Chwast has been termed a “left-handed designer” for his playful approach to his work and that’s a good description of his interpretation of Dante’s masterpiece. It’s about as far removed as you could get from Gustav Dore’s well-known woodcuts: you might say that Chwast takes Dante seriously, but not solemnly. Film noir, Marc Chagall and children’s picture books are among the sources which inform Chwast’s art, drawn in pure black and white, which presents Dante as a trench-coated, pipe-smoking private investigator, Virgil as a proper old-school English gentleman with a bowler hat and cane and Beatrice as a blonde, pin-curled beauty. Chwast’s approach is highly eclectic: Plutus (guardian of the fourth circle of Hell) wears S&M boots and a leather cap, the Minotaur (guardian of the first ring of the seventh circle of Hell) seems dressed for an American Gladiators competition and Justinian (resident of the sphere of Mercury in Paradise) wears pinstripes and a little crown as if he were attending a New Year’s Eve party in ‘20s America.


This approach is entirely in keeping with the spirit of the Divine Comedy which combines a weighty topic with a sort of inspired goofiness of detail which has long made it a favorite of college students fond of courting states of altered consciousness. I’m willing to believe that Dante was dead sober and dead serious when he wrote the Divine Comedy but from a modern point of view it looks more like something one might create under the influence of magic mushrooms. All those highly-specific rings and circles of hell (those who were violent against their neighbors are separated from those who were violent against themselves who are separated from those who were violent against God) strike the modern mind as the equivalent of arguing about whether Christ owned his own clothing while the many “appropriate to the crime” punishments doled out (transformation into trees to be pecked at by birds, immersion in a river of boiling blood, trapped in a frozen lake) really do beg for a psychedelic interpretation. Dante’s layers of fantastic detail never stop and Chwast’s illustrations bring them to life: when Dante and Virgil use Lucifer’s body as a ladder to get out of Hell Chwast draws him with three mouths, Cubist-style, simultaneously devouring Brutus (betrayer of Caesar), Cassius (betrayer of Caesar) and Judas Iscariat (sic) (betrayer of Christ).

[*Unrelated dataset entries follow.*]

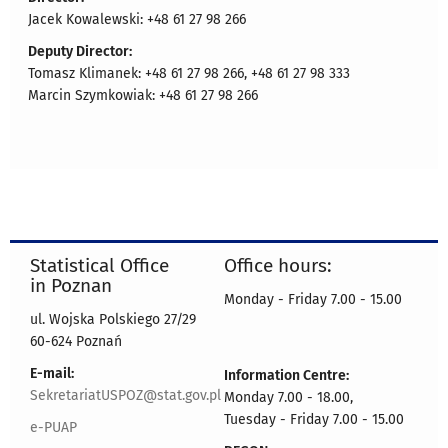
Jacek Kowalewski: +48 61 27 98 266
Deputy Director:
Tomasz Klimanek: +48 61 27 98 266, +48 61 27 98 333
Marcin Szymkowiak: +48 61 27 98 266
Statistical Office
Office hours:
in Poznan
Monday - Friday 7.00 - 15.00
ul. Wojska Polskiego 27/29
60-624 Poznań
E-mail:
Information Centre:
SekretariatUSPOZ@stat.gov.pl
Monday 7.00 - 18.00,
Tuesday - Friday 7.00 - 15.00
e-PUAP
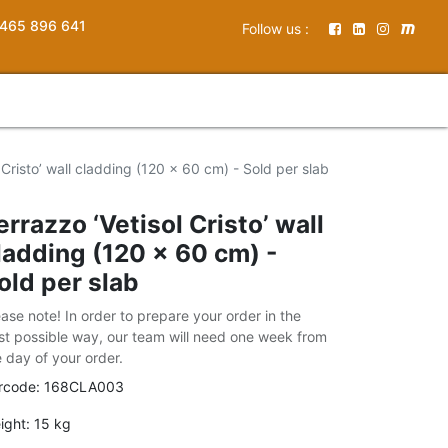
465 896 641
Follow us :
 Cristo’ wall cladding (120 x 60 cm) - Sold per slab
errazzo ‘Vetisol Cristo’ wall
ladding (120 x 60 cm) -
old per slab
ease note! In order to prepare your order in the
st possible way, our team will need one week from
e day of your order.
rcode:
168CLA003
ight:
15
kg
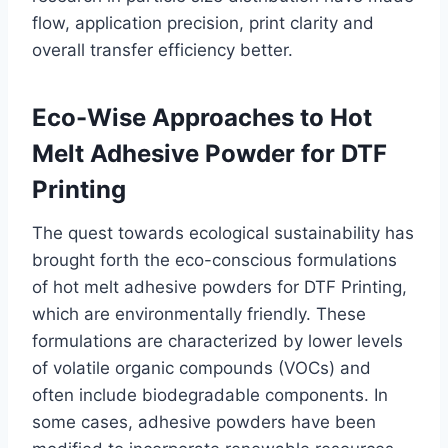
flow, application precision, print clarity and
overall transfer efficiency better.
Eco-Wise Approaches to Hot
Melt Adhesive Powder for DTF
Printing
The quest towards ecological sustainability has
brought forth the eco-conscious formulations
of hot melt adhesive powders for DTF Printing,
which are environmentally friendly. These
formulations are characterized by lower levels
of volatile organic compounds (VOCs) and
often include biodegradable components. In
some cases, adhesive powders have been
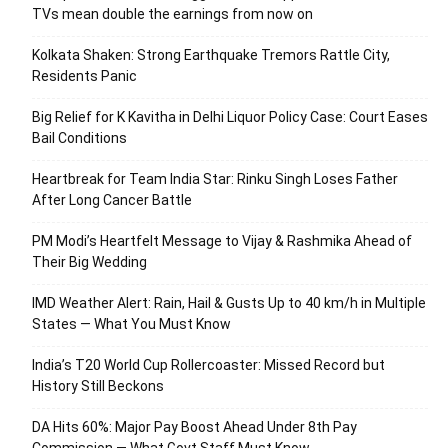
TVs mean double the earnings from now on
Kolkata Shaken: Strong Earthquake Tremors Rattle City,
Residents Panic
Big Relief for K Kavitha in Delhi Liquor Policy Case: Court Eases
Bail Conditions
Heartbreak for Team India Star: Rinku Singh Loses Father
After Long Cancer Battle
PM Modi’s Heartfelt Message to Vijay & Rashmika Ahead of
Their Big Wedding
IMD Weather Alert: Rain, Hail & Gusts Up to 40 km/h in Multiple
States — What You Must Know
India’s T20 World Cup Rollercoaster: Missed Record but
History Still Beckons
DA Hits 60%: Major Pay Boost Ahead Under 8th Pay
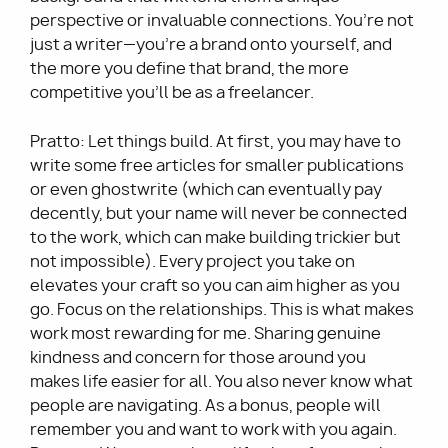
perspective or invaluable connections. You’re not
just a writer—you’re a brand onto yourself, and
the more you define that brand, the more
competitive you’ll be as a freelancer.
Pratto: Let things build. At first, you may have to
write some free articles for smaller publications
or even ghostwrite (which can eventually pay
decently, but your name will never be connected
to the work, which can make building trickier but
not impossible). Every project you take on
elevates your craft so you can aim higher as you
go. Focus on the relationships. This is what makes
work most rewarding for me. Sharing genuine
kindness and concern for those around you
makes life easier for all. You also never know what
people are navigating. As a bonus, people will
remember you and want to work with you again.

This is a true adaptation, not a translation, and one in which the graphics do more of the storytelling than the text. Chwast’s illustrations carry the main content of the Divine Comedy while the cantos have been greatly shorted and translated into modern prose. For example, Dante’s first words are “In the middle of my life I awake to find myself alone in a dark valley. I can see the sun atop a little hill and I decide to climb it. But my path is blocked by a leopard, lion and she-wolf.” It’s a shame to lose Dante’s poetry, but Chwast has other priorities and most of the details are still there so this version can also serve as a pony of the CliffsNotes® variety for those reading the Divine Comedy in school or who just need a refresher course on this complex work. Chwast even provides helpful diagrams of the three main regions in which the Divine Comedy takes place, to help the reader keep things straight while also paying tribute to the logic of Dante’s imagined world.


Dante’s Divine Comedy provides an excellent introduction not only to Dante, but also to Seymour Chwast whose name and style are already well-known among those interested in modern design. In a career spanning more than half a century Chwast has worked on all kinds of graphic design projects including posters, books, furniture and typeface design and has also designed projected images for productions of Candide and The Magic Flute.


Even if you’ve never heard of him, however, you’ve probably seen his work as Chwast’s design clients include major corporations such as IBM, Mobil Oil, General Foods, Chrysler and CBS and publications including TimeNew York, The Atlantic and the New York Times Magazine. Chwast’s work is also included in the collection of many major museums including the Metropolitan Museum of Art and the Museum of Modern Art and Push Pin Studios, cofounded by Chwast, Milton Glaser, Reynold Ruffins and Edward Sorel, was the first American design studio honored with an exhibition at the Louvre.